*** Opening Data provided ***
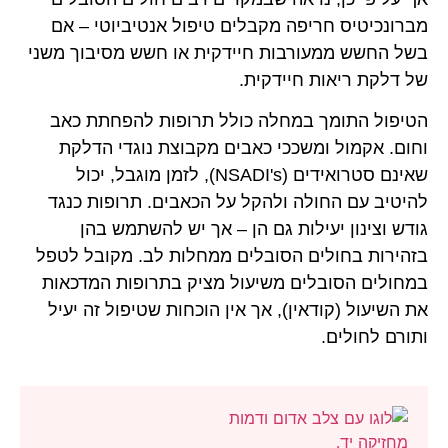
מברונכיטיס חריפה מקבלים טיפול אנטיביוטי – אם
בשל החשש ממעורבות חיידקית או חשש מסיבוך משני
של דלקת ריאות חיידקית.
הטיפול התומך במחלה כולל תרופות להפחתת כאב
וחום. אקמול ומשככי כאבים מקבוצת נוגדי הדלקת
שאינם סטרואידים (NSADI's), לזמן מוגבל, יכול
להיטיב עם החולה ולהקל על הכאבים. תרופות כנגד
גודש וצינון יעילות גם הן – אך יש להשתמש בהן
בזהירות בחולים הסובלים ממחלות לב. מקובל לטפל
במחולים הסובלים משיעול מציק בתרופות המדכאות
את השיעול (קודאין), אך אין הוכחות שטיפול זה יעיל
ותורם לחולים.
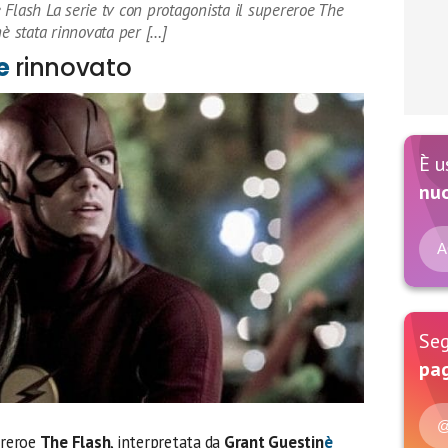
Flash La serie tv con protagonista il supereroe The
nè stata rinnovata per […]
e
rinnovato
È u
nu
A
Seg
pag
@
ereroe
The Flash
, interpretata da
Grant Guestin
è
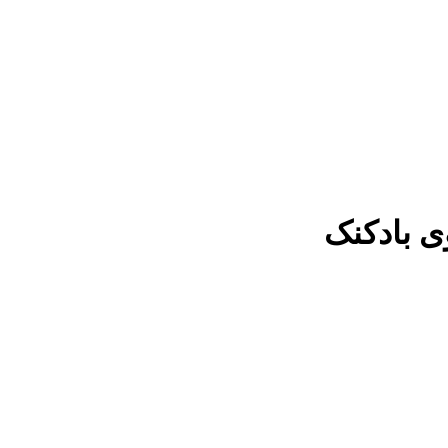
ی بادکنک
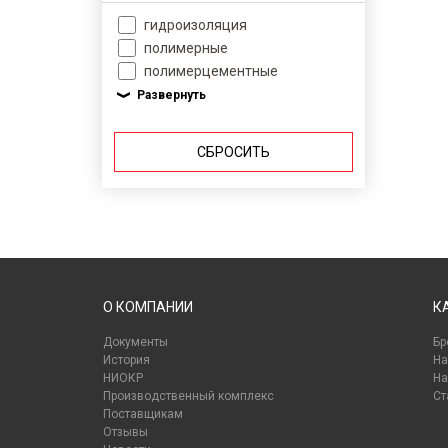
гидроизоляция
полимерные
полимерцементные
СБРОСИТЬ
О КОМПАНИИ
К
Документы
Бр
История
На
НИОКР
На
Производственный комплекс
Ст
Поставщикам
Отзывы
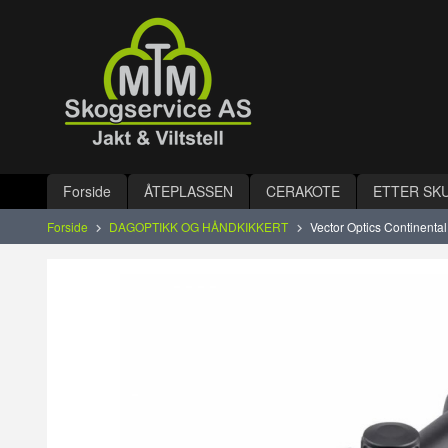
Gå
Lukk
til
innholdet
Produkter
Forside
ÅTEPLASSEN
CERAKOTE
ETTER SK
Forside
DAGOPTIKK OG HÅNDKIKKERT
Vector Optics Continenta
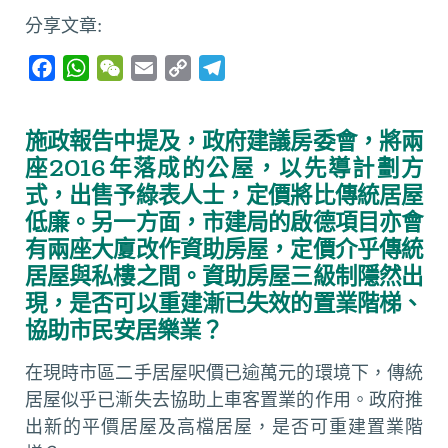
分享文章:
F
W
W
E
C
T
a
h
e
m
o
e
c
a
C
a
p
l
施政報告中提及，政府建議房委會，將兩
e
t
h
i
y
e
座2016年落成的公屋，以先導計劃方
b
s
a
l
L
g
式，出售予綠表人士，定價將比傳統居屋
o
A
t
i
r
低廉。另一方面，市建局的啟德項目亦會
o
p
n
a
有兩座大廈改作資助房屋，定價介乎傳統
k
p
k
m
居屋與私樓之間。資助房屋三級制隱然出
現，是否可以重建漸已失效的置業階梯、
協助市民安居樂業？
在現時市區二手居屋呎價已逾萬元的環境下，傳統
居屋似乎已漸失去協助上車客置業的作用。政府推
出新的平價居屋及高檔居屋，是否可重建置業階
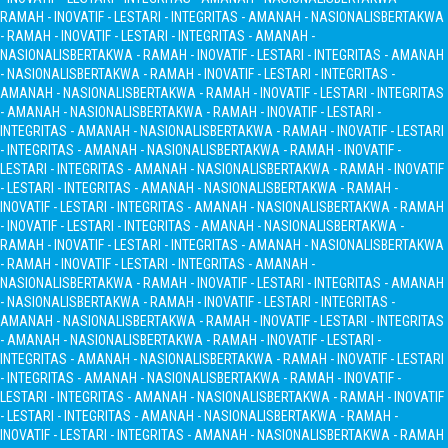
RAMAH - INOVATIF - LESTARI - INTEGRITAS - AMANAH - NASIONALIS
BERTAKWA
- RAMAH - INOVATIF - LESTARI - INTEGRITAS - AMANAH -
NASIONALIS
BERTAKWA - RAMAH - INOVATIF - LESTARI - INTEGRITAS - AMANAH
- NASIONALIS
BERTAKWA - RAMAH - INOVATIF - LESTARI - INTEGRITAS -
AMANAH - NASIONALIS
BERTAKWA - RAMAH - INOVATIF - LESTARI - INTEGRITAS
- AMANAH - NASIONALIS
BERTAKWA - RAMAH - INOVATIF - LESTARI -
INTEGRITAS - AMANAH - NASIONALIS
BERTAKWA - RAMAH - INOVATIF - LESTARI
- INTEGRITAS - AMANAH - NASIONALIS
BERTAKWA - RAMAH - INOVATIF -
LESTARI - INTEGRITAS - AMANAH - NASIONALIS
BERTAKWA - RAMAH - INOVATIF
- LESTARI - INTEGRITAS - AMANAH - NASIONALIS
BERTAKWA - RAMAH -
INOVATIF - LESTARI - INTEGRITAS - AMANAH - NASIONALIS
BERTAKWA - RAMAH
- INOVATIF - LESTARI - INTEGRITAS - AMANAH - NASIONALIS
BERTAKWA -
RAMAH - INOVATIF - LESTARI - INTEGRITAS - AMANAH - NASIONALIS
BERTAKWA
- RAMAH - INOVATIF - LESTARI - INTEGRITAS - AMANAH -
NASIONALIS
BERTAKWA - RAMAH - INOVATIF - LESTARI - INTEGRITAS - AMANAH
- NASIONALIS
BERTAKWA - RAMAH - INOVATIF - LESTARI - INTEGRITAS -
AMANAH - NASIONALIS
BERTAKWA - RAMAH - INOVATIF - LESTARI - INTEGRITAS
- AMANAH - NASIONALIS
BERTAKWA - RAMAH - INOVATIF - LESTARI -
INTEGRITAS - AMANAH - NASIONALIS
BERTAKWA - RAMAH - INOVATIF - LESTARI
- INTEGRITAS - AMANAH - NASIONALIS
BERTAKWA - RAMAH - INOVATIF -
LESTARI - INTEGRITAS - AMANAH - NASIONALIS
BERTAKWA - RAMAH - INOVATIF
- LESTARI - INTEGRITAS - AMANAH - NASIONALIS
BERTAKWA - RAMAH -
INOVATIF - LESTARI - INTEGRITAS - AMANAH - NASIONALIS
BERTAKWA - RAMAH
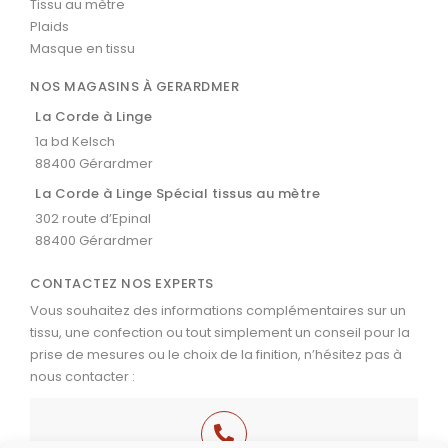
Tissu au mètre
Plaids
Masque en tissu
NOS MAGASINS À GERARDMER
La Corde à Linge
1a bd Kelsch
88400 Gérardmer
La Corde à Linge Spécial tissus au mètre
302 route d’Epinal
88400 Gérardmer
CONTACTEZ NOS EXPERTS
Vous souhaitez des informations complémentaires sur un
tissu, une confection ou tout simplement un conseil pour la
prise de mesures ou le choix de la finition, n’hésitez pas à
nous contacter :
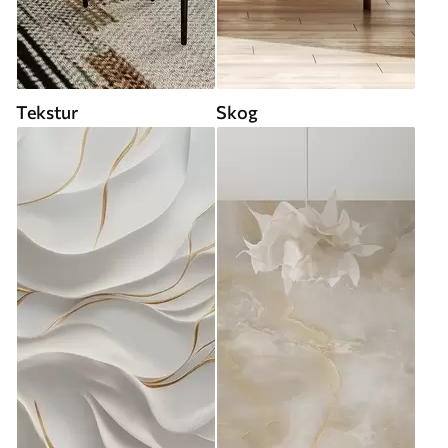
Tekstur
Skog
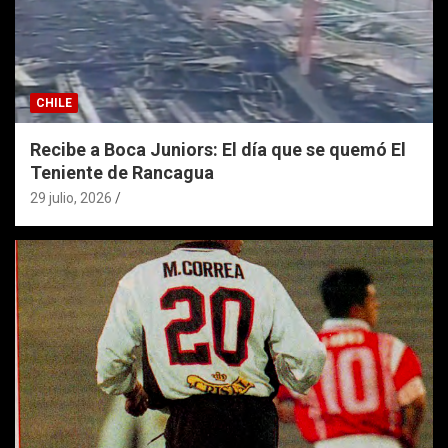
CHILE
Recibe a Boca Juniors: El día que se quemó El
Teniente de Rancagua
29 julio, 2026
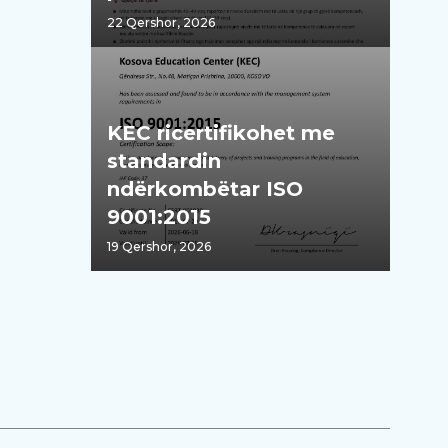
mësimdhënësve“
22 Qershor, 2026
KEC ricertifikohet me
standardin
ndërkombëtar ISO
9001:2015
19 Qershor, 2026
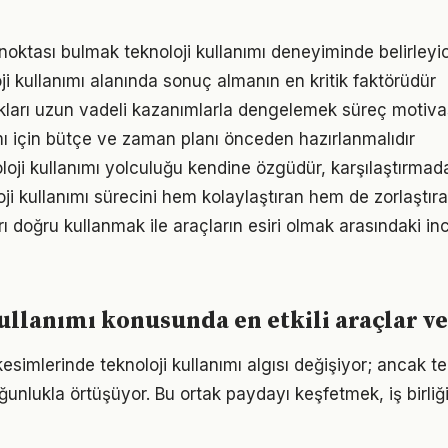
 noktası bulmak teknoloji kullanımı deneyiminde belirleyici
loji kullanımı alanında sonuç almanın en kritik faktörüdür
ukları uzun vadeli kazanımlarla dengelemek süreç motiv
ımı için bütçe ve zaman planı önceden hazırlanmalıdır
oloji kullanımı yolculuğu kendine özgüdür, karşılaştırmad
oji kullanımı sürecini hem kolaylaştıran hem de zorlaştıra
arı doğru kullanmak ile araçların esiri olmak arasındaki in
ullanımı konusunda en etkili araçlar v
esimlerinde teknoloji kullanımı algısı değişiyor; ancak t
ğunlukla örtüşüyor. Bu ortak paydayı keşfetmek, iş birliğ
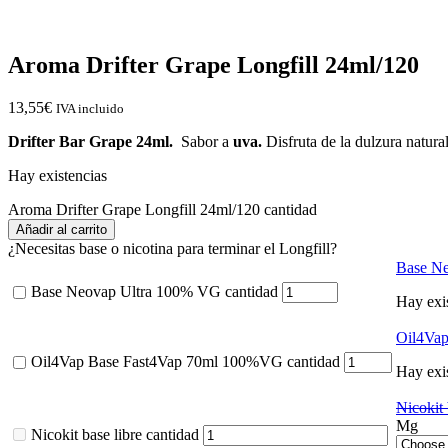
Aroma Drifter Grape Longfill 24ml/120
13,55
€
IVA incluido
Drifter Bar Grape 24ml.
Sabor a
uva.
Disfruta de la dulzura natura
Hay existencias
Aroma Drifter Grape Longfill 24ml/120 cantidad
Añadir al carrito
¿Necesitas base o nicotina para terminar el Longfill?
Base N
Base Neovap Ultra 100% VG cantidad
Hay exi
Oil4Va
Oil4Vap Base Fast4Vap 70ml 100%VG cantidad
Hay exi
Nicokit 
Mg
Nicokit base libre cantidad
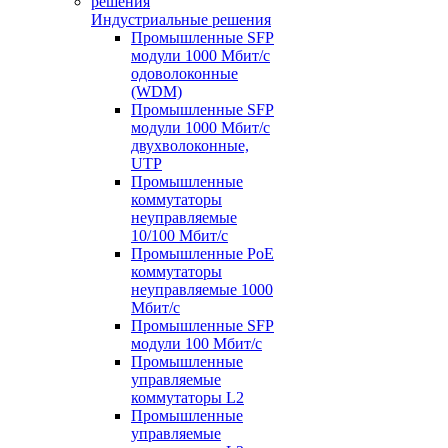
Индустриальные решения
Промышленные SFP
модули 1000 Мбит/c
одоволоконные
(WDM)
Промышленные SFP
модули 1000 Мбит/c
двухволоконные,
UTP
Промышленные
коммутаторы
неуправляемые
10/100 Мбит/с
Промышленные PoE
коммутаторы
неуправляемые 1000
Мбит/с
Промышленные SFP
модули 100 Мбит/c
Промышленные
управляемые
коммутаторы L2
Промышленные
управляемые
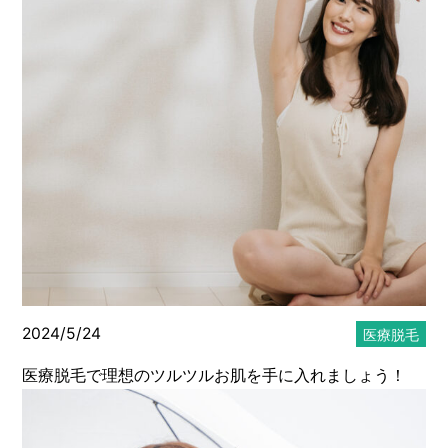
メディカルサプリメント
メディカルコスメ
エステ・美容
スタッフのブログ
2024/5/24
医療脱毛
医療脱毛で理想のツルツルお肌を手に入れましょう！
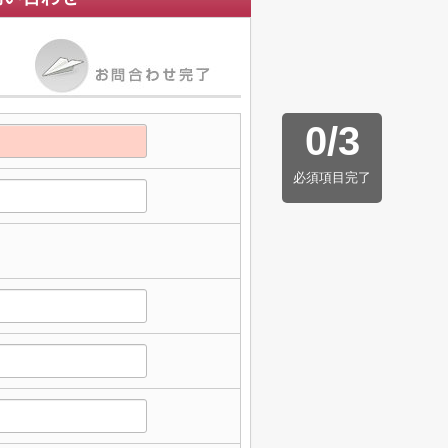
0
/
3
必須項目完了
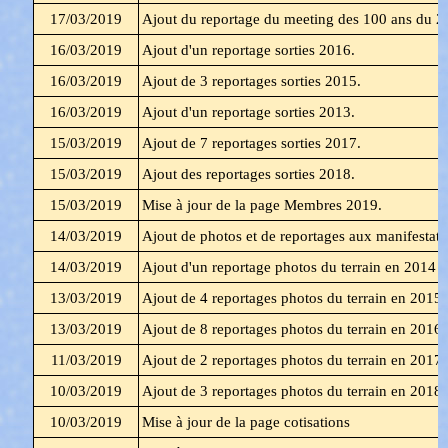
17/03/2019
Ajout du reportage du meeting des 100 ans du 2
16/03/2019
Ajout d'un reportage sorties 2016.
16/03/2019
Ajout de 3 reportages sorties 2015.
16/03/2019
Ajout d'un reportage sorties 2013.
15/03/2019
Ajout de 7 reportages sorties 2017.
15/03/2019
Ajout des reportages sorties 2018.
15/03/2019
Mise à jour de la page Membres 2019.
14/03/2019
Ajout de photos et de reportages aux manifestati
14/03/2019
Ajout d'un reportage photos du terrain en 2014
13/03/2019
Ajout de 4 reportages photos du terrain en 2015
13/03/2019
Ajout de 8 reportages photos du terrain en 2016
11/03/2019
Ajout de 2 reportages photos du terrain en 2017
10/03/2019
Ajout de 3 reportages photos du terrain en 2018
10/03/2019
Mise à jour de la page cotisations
*** Closing Data provided ***
▶ **About this task**
Each line of the records that holds the word "page" should be copied out.

▶ **Response for this exercise**
Mise à jour de la page Membres 2019.
Mise à jour de la page cotisations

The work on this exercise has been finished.